UND President Robert Kelley

An online report on University of North Dakota officials' use of aircraft to travel to Bismarck and testify on Fighting Sioux nickname legislation has lit up the pro-nickname blogosphere, with some citing it as evidence that UND President Robert Kelley should lose his job.

"UND has been using its planes to ferry administration and students on flights to and from Bismarck in order to present testimony on the Fighting Sioux name," the report by Kate Bommarito states.

The report appeared Tuesday on, which identifies itself as "an Internet news source covering political and policy news that affects the Upper Midwest," and later on, "a collection of independent journalists covering state-specific and local government activity."

In response, UND spokesman Peter Johnson said that university officials flying to Bismarck, especially during legislative sessions, "has been a standard practice for probably 30 years," and flights in January and March were to allow Kelley and others to testify on appropriations bills and other university matters as well as the nickname.

"Often the president will drive to Bismarck if he's going alone or with one other person," Johnson said. "But when it gets to a certain volume, this way may be more efficient. And it's the way many state officials travel."

The planes in question are owned by the UND Aerospace Foundation, not the university itself, and many such trips - including two last week when the state Senate took up the nickname bill - doubled as flight training exercises, Johnson said.

The two planes last week carried Kelley, athletic director Brian Faison and other UND personnel, as well as Grant Shaft, a member of the State Board of Higher Education, and Dean Bresciani, president of North Dakota State University, who drove from Fargo to catch the flight to Bismarck.

Kelley was the only UND official who flew to Bismarck in late January to testify on the nickname legislation before the House Education Committee. At that time, he said he spoke from a neutral position and responded to legislators' questions about news reports that he had asked a Summit League official to chime in on the nickname debate as a way to expedite its retirement, which he denied.

A UND vice president also made that flight but was engaged in other university business, Johnson said. Another UND administrator, already in Bismarck for an energy industry activity, joined the president four days later for the return trip to Grand Forks.

"The president flew to Bismarck in January for a number of reasons, one of which was to attend the House hearing on the nickname, and he stayed in Bismarck for several days," Johnson said.

Faison, Shaft and three students on the flights last week - Evan Andrist, a registered student lobbyist; Grant Hauschild, then student vice president, and Ty Rose, a member of the university's track and cross-country teams - all testified against the nickname bill before the Senate Education Committee.
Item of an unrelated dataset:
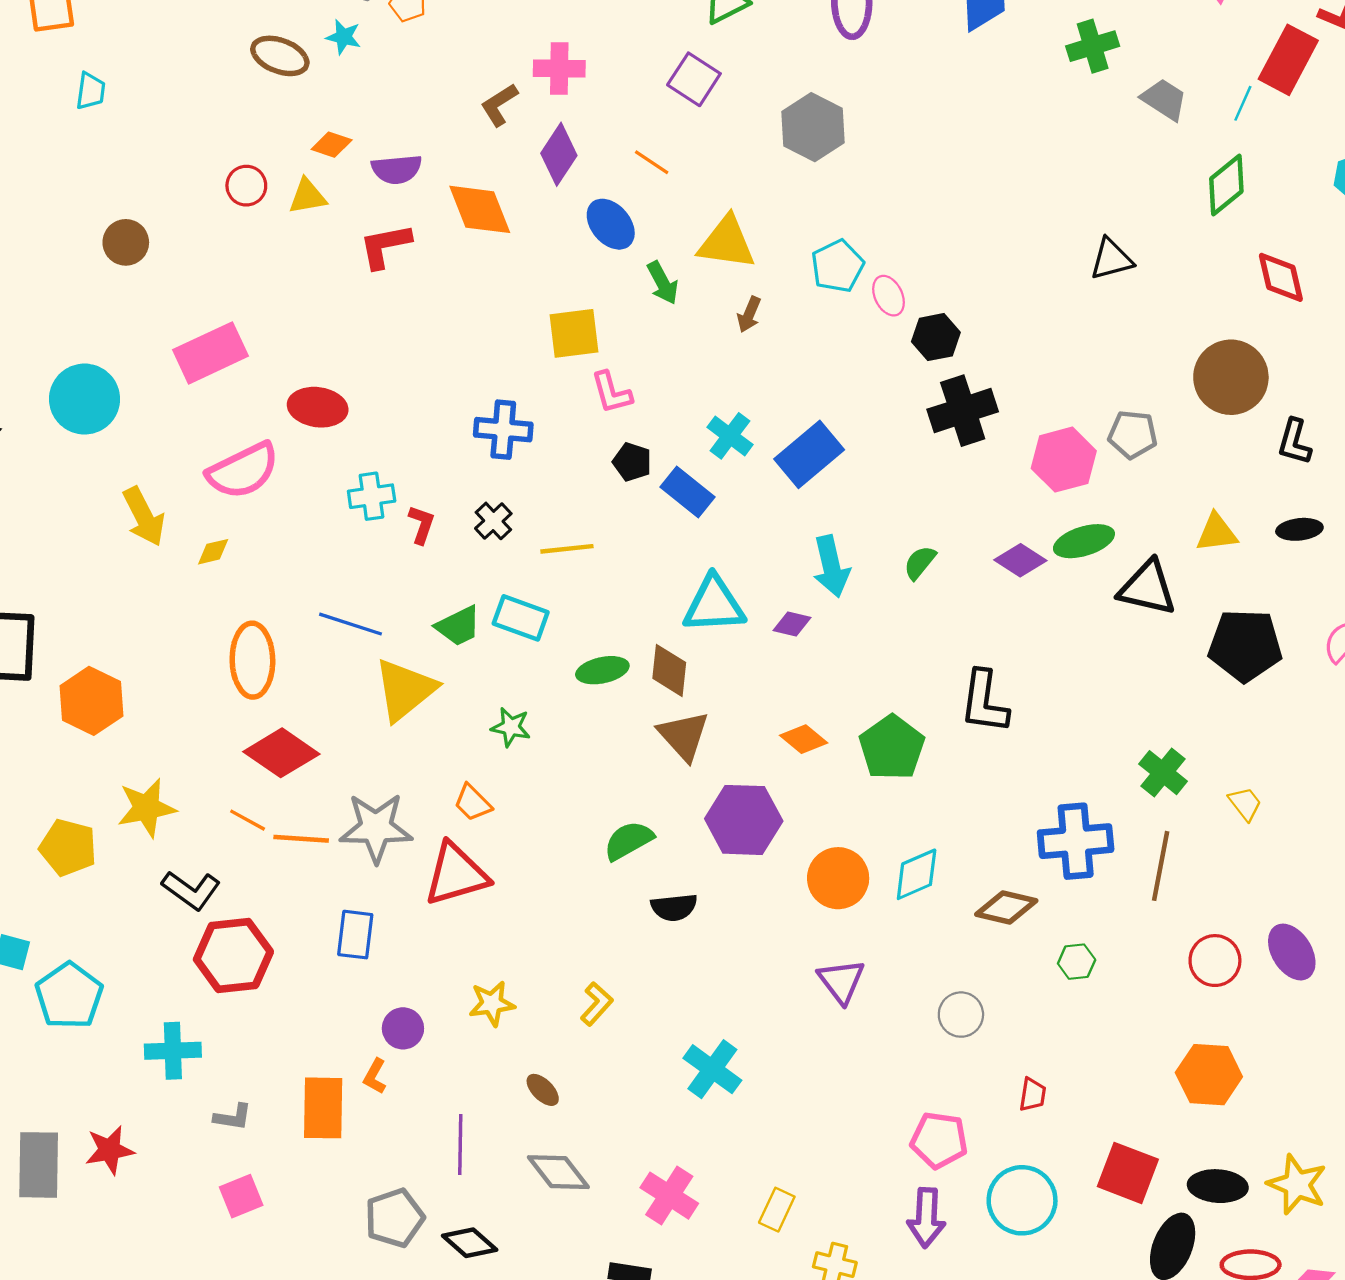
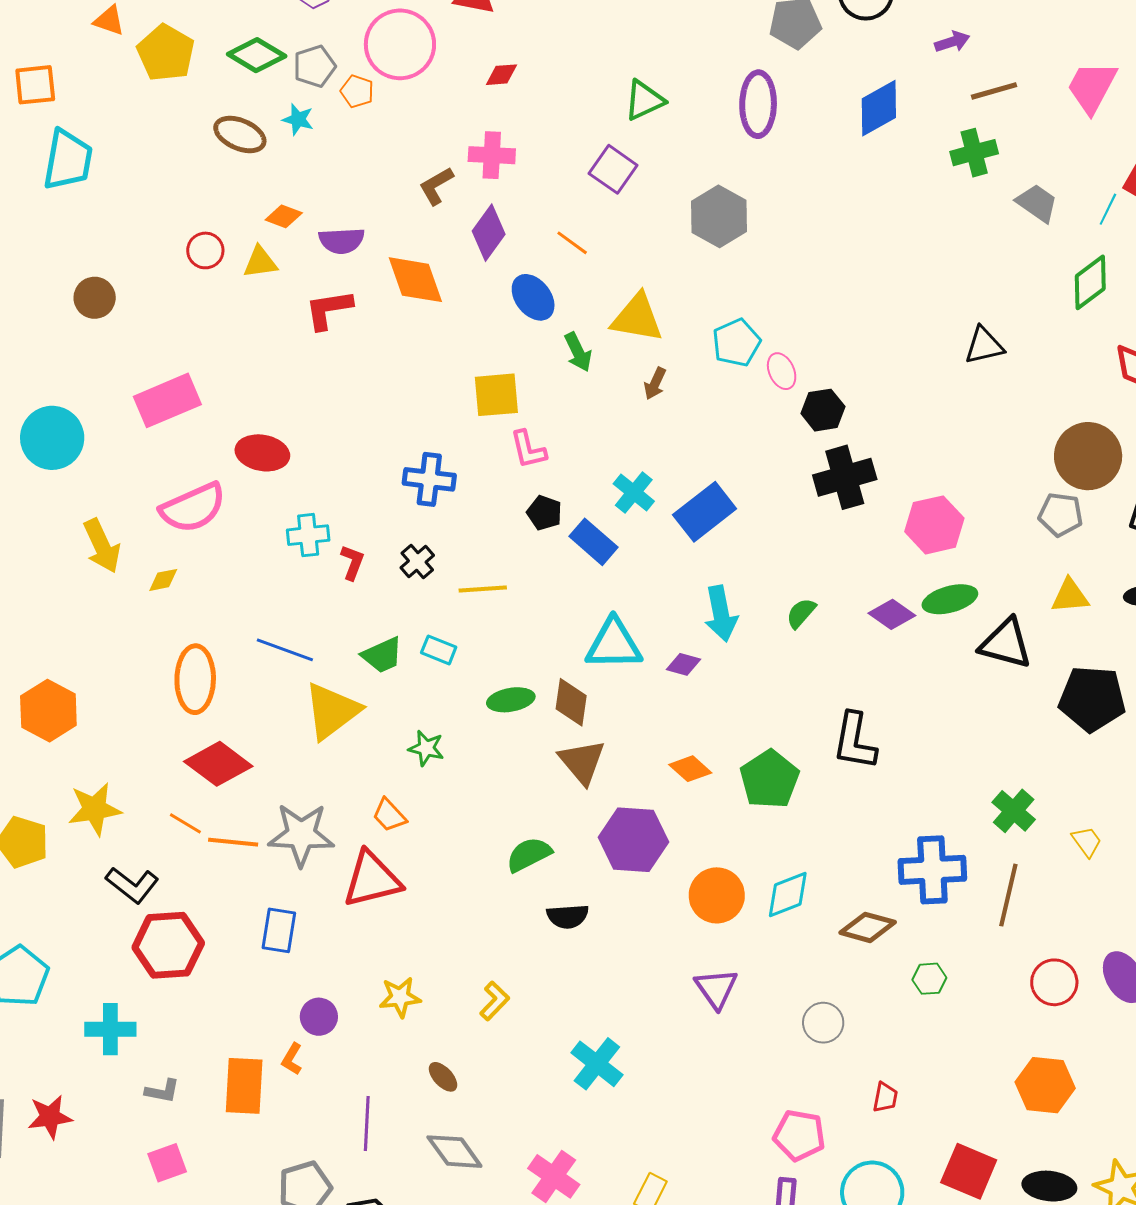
cyan trapezoid: (91, 91) -> (68, 160), size x1.8
gray pentagon: (1133, 434) -> (1061, 515), moved
cyan rectangle: (521, 618) -> (439, 650), size x0.7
That followed recent decisions by the state board, UND's University Senate and the UND Student Senate to oppose the bill.

"The state board had taken a position on the bill, and that position was opposition," Johnson said. "The only people who flew and spoke at that hearing supported the position of the State Board of Higher Education."

Asked whether a student or university staff member who favored keeping the nickname had applied for a seat on the plane, Johnson said no. If one had asked, he said, it was possible but would have depended on space availability.

The Senate committee voted against the bill, but the full Senate approved it on Friday and sent it to Gov. Jack Dalrymple, who said he will sign it when it reaches his desk.

The bill orders UND to retain its Fighting Sioux nickname and contemplates legal action if the NCAA - which for several years has sought to eliminate race-based nicknames, logos and mascots at member schools - tried to penalize UND.